**Work task**:
Write out again the lines from the line with "wechseln kannst, wenn du ein regis" up to and including the line with "paranedes peaks ka valu jär", exactly as they stand below, and skip any picture.

--- Excerpted records Enclosed Below ---

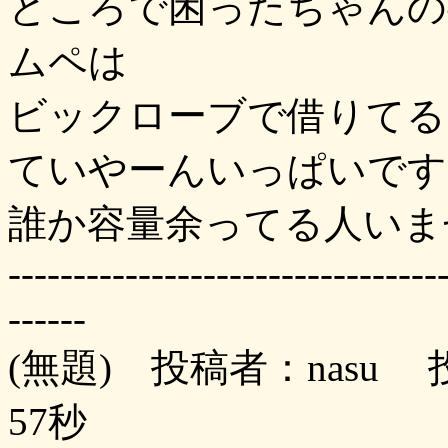
ところで困ったちゃんの
ムペは
ビックローブで借りてる
ていやーんいっぱいです
誰か容量余ってる人いま
---------------------------------
------
(無題) 投稿者：nasu 投
57秒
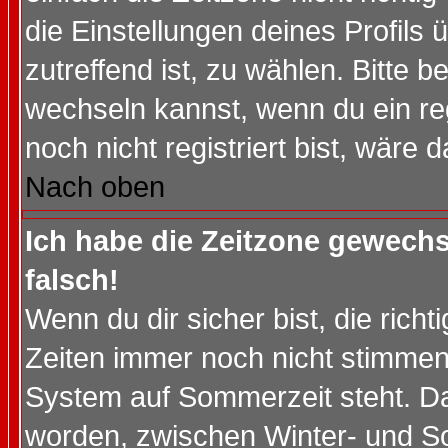
die Einstellungen deines Profils 
zutreffend ist, zu wählen. Bitte 
wechseln kannst, wenn du ein regis
noch nicht registriert bist, wäre 
Nach oben
Ich habe die Zeitzone gewechs
falsch!
Wenn du dir sicher bist, die rich
Zeiten immer noch nicht stimmen
System auf Sommerzeit steht. Da
worden, zwischen Winter- und S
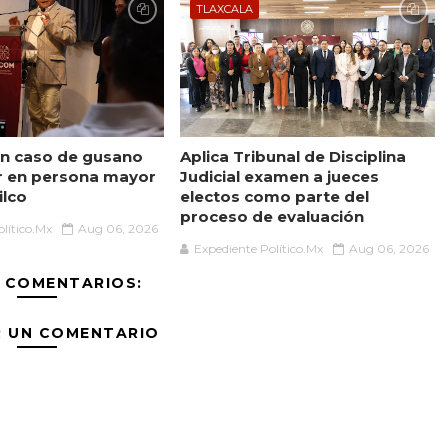
TLAXCALA
n caso de gusano
Aplica Tribunal de Disciplina
r en persona mayor
Judicial examen a jueces
ilco
electos como parte del
proceso de evaluación
lítico.Mx
Aug 06, 2026
Expediente Político.Mx
Aug 06, 2026
 COMENTARIOS:
R UN COMENTARIO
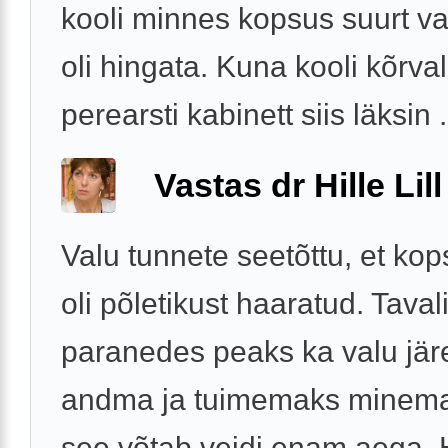
kooli minnes kopsus suurt va
oli hingata. Kuna kooli kõrva
perearsti kabinett siis läksin .
Vastas dr Hille Lill
Valu tunnete seetõttu, et ko
oli põletikust haaratud. Tavali
paranedes peaks ka valu jär
andma ja tuimemaks minema,
see võtab veidi enam aega.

--- End of Enclosed Excerpted records ---

**Answer to this task**:
wechseln kannst, wenn du ein regis
noch nicht registriert bist, wäre 
Nach oben
Ich habe die Zeitzone gewechs
falsch!
Wenn du dir sicher bist, die rich
Zeiten immer noch nicht stimmen
System auf Sommerzeit steht. Da
worden, zwischen Winter- und S
TLAXCALA
n caso de gusano
Aplica Tribunal de Disciplina
r en persona mayor
Judicial examen a jueces
ilco
electos como parte del
proceso de evaluación
lítico.Mx
Aug 06, 2026
Expediente Político.Mx
Aug 06, 2026
 COMENTARIOS:
R UN COMENTARIO
kooli minnes kopsus suurt va
oli hingata. Kuna kooli kõrva
perearsti kabinett siis läksin .
Vastas dr Hille Lill
Valu tunnete seetõttu, et ko
oli põletikust haaratud. Tavali
paranedes peaks ka valu jär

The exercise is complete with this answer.